これは単なる身だしなみではなく「髪」という存在に特別な霊力が宿ると信じられていたため。
髪は生命力の象徴であり、女性の分身とも言える重要な要素だった。
その髪に手を入れることは、これまでの自分との決別を意味し、新たな環境で生きる決意を示す一種の通過儀礼(イニシエーション)であったと考えられている。
平安時代の貴族社会では、女性は成人(初垂)や結婚を機に、それまで垂らしていた髪をかき上げて結ぶ「髪上げ」という儀式を行なった。
長い黒髪を美徳とした時代において、髪を束ねるという行為は、少女から大人の女性、あるいは「妻」という社会的立場への転換を公に示すものだった。
この時代の「髪を切る」という行為は、尼削ぎ(あまそぎ)のように出家を意味する場合が多かったのだが、結婚に際して毛先を整える「削ぎ髪(そぎがみ)」もまた、古い自分を祓い清める意味を持っていたと推察されている。
江戸時代に入ると、髪型による既婚・未婚の区別はより明確で複雑なものへと進化する。
未婚女性は華やかな「桃割れ」や「島田崩し」などを楽しみ、既婚女性は「丸髷(まるまげ)」を結うという社会的なルールが定着した。

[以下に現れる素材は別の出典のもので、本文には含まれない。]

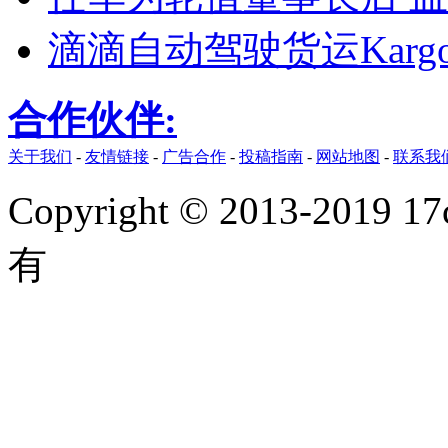
滴滴自动驾驶货运Karg
合作伙伴:
关于我们
-
友情链接
-
广告合作
-
投稿指南
-
网站地图
-
联系我
Copyright © 2013-2019 17
有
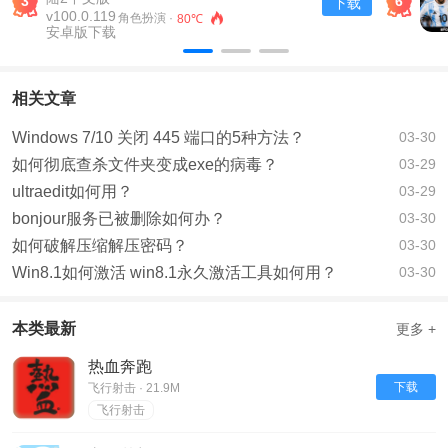
3
6
下载
v100.0.119安卓版下载
角色扮演 ·
80℃
相关文章
Windows 7/10 关闭 445 端口的5种方法？
03-30
如何彻底查杀文件夹变成exe的病毒？
03-29
ultraedit如何用？
03-29
bonjour服务已被删除如何办？
03-30
如何破解压缩解压密码？
03-30
Win8.1如何激活 win8.1永久激活工具如何用？
03-30
本类最新
更多 +
热血奔跑
下载
飞行射击 · 21.9M
飞行射击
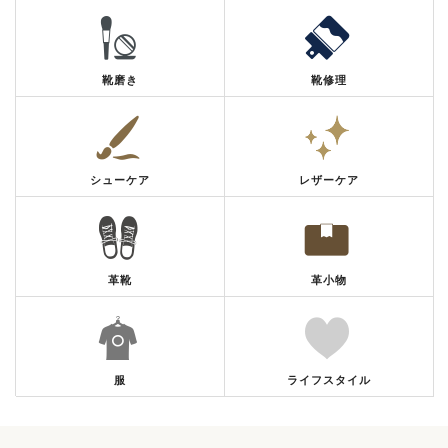
靴磨き
靴修理
シューケア
レザーケア
革靴
革小物
服
ライフスタイル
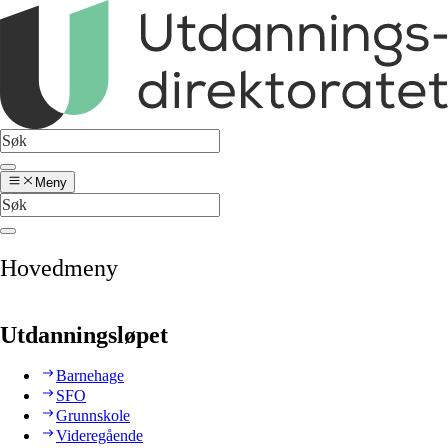
Meny
Hovedmeny
Utdanningsløpet
Barnehage
SFO
Grunnskole
Videregående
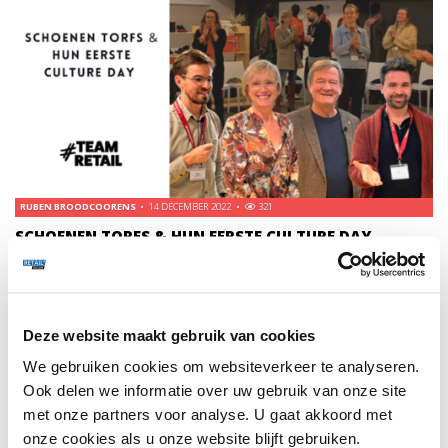
RUBEN BROODCOORENS
14 DECEMBER 2022
321
SCHOENEN TORFS & HUN EERSTE CULTURE DAY
Tim en Ruben gingen langs op de allereerste Torfs Culture
Day op hun hoofdkantoor in Sint-Niklaas en maakten een
video over de wat, hoe en waarom van dit initiatief.
Deze website maakt gebruik van cookies
We gebruiken cookies om websiteverkeer te analyseren.
VIDEO'S
1734
Ook delen we informatie over uw gebruik van onze site
met onze partners voor analyse. U gaat akkoord met
onze cookies als u onze website blijft gebruiken.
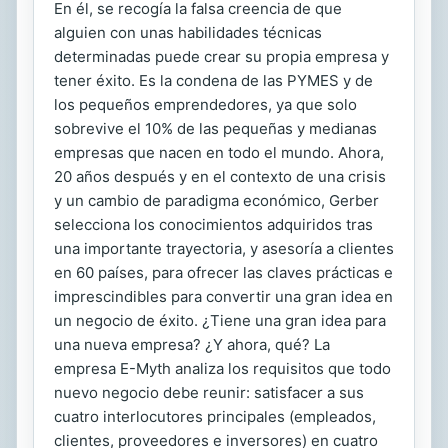
En él, se recogía la falsa creencia de que
alguien con unas habilidades técnicas
determinadas puede crear su propia empresa y
tener éxito. Es la condena de las PYMES y de
los pequeños emprendedores, ya que solo
sobrevive el 10% de las pequeñas y medianas
empresas que nacen en todo el mundo. Ahora,
20 años después y en el contexto de una crisis
y un cambio de paradigma económico, Gerber
selecciona los conocimientos adquiridos tras
una importante trayectoria, y asesoría a clientes
en 60 países, para ofrecer las claves prácticas e
imprescindibles para convertir una gran idea en
un negocio de éxito. ¿Tiene una gran idea para
una nueva empresa? ¿Y ahora, qué? La
empresa E-Myth analiza los requisitos que todo
nuevo negocio debe reunir: satisfacer a sus
cuatro interlocutores principales (empleados,
clientes, proveedores e inversores) en cuatro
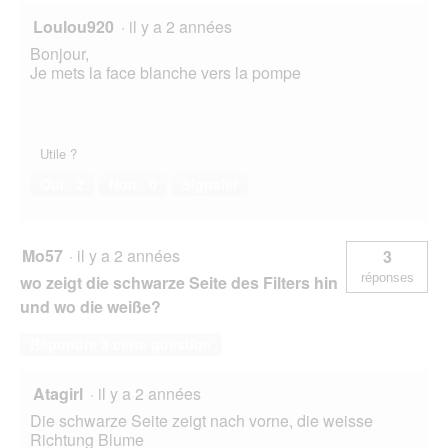
Loulou920
·
il y a 2 années
Bonjour,
Je mets la face blanche vers la pompe
Utile ?
Oui ·
2
Non ·
0
Signaler
Mo57
·
il y a 2 années
3
réponses
wo zeigt die schwarze Seite des Filters hin
und wo die weiße?
Répondre à cette question
Atagirl
·
il y a 2 années
Die schwarze Seite zeigt nach vorne, die weisse
Richtung Blume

この時代、女性が髪型を変えることは、現代の結婚指輪以上に「私は既婚者である」という強いメッセージを周囲に発信する手段だったのだ。
また、地方によっては結婚の儀礼として、額の産毛を剃る「額際(ひたいぎわ)を整える」習慣も見られ、外見を劇的に変えることで覚悟を示した。

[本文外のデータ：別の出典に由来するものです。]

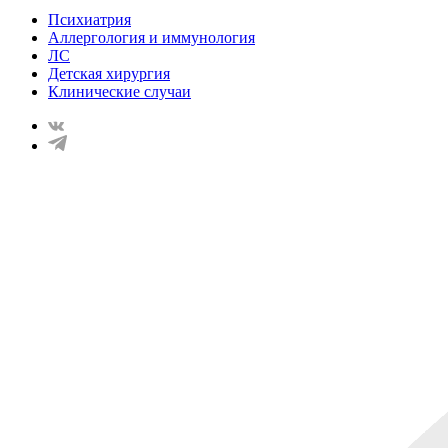
Психиатрия
Аллергология и иммунология
ЛС
Детская хирургия
Клинические случаи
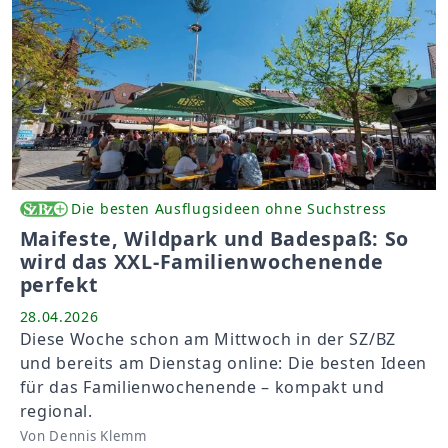
Die besten Ausflugsideen ohne Suchstress
Maifeste, Wildpark und Badespaß: So
wird das XXL-Familienwochenende
perfekt
28.04.2026
Diese Woche schon am Mittwoch in der SZ/BZ
und bereits am Dienstag online: Die besten Ideen
für das Familienwochenende – kompakt und
regional.
Von Dennis Klemm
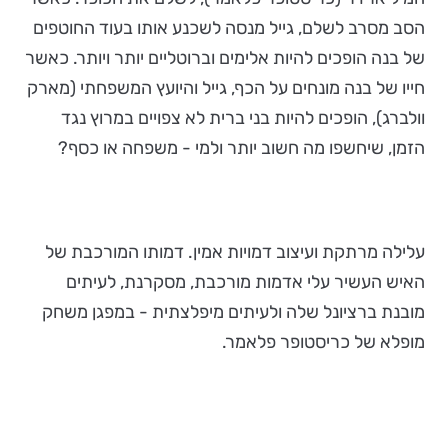
הסב מסרב לשלם, גייל מנסה לשכנע אותו בעוד החוטפים
של בנה הופכים להיות אלימים וברוטליים יותר ויותר. כאשר
חייו של בנה מונחים על הכף, גייל והיועץ המשפחתי (מארק
וולברג), הופכים להיות בני ברית לא צפויים במרוץ נגד
הזמן, שיחשפו מה חשוב יותר ולמי - משפחה או כסף?
עלילה מרתקת ועיצוב דמויות אמין. דמותו המורכבת של
האיש העשיר עלי אדמות מורכבת, מסקרנת, לעיתים
מובנת ברציונל שלה ולעיתים מיפלצתית - במפגן משחק
מופלא של כריסטופר פלאמר.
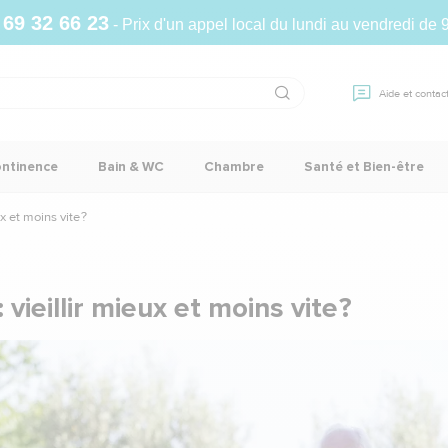
 69 32 66 23
- Prix d'un appel local du lundi au vendredi de 
Aide et contac
ontinence
Bain & WC
Chambre
Santé et Bien-être
x et moins vite ?
ieillir mieux et moins vite ?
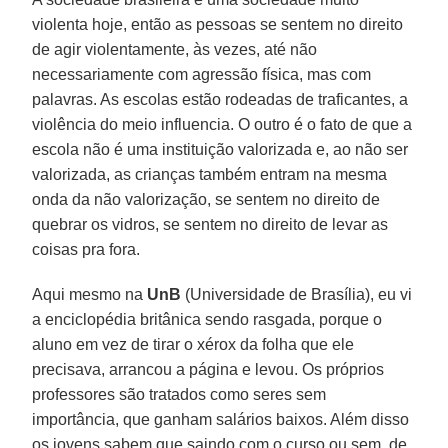
violenta hoje, então as pessoas se sentem no direito
de agir violentamente, às vezes, até não
necessariamente com agressão física, mas com
palavras. As escolas estão rodeadas de traficantes, a
violência do meio influencia. O outro é o fato de que a
escola não é uma instituição valorizada e, ao não ser
valorizada, as crianças também entram na mesma
onda da não valorização, se sentem no direito de
quebrar os vidros, se sentem no direito de levar as
coisas pra fora.
Aqui mesmo na
UnB
(Universidade de Brasília), eu vi
a enciclopédia britânica sendo rasgada, porque o
aluno em vez de tirar o xérox da folha que ele
precisava, arrancou a página e levou. Os próprios
professores são tratados como seres sem
importância, que ganham salários baixos. Além disso
os jovens sabem que saindo com o curso ou sem, de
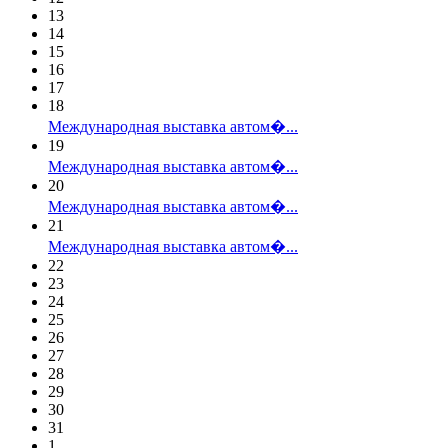
13
14
15
16
17
18
Международная выставка автом�...
19
Международная выставка автом�...
20
Международная выставка автом�...
21
Международная выставка автом�...
22
23
24
25
26
27
28
29
30
31
1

こうした習慣は、宗教的な死生観とも深く結びついている。
仏教において「剃髪(ていはつ)」が俗世との縁を切り、仏門に入る証であるように、結婚における髪の儀礼も「娘としての自分を一度死なせ、妻として新しく生まれ変わる」という擬似的な死と再生のプロセスを含んでいたと言えるだろう。
女性にとって髪に鋏を入れる、あるいは形を変えるという行為は、単なるファッションの変化ではなく、魂の置き所を入れ替えるほどの精神的な転換を伴う重大な出来事だったのだ。
現代において、結婚を機に強制的に髪を切るような風習はほとんど姿を消した。
しかし「人生の節目に髪を切る」という衝動は、今も私たちの心理の奥底に息づいていることだろう。
失恋や転職、あるいは何かをリセットしたいとき、私たちはごく自然に美容室へ足を運ぶ。
鏡の前で切り落とされる髪を眺めるとき、私たちは無意識のうちに古代の人々と同じように、過去の自分を脱ぎ捨て、新しい一歩を踏み出すための心の整理を行っているのかもしれない。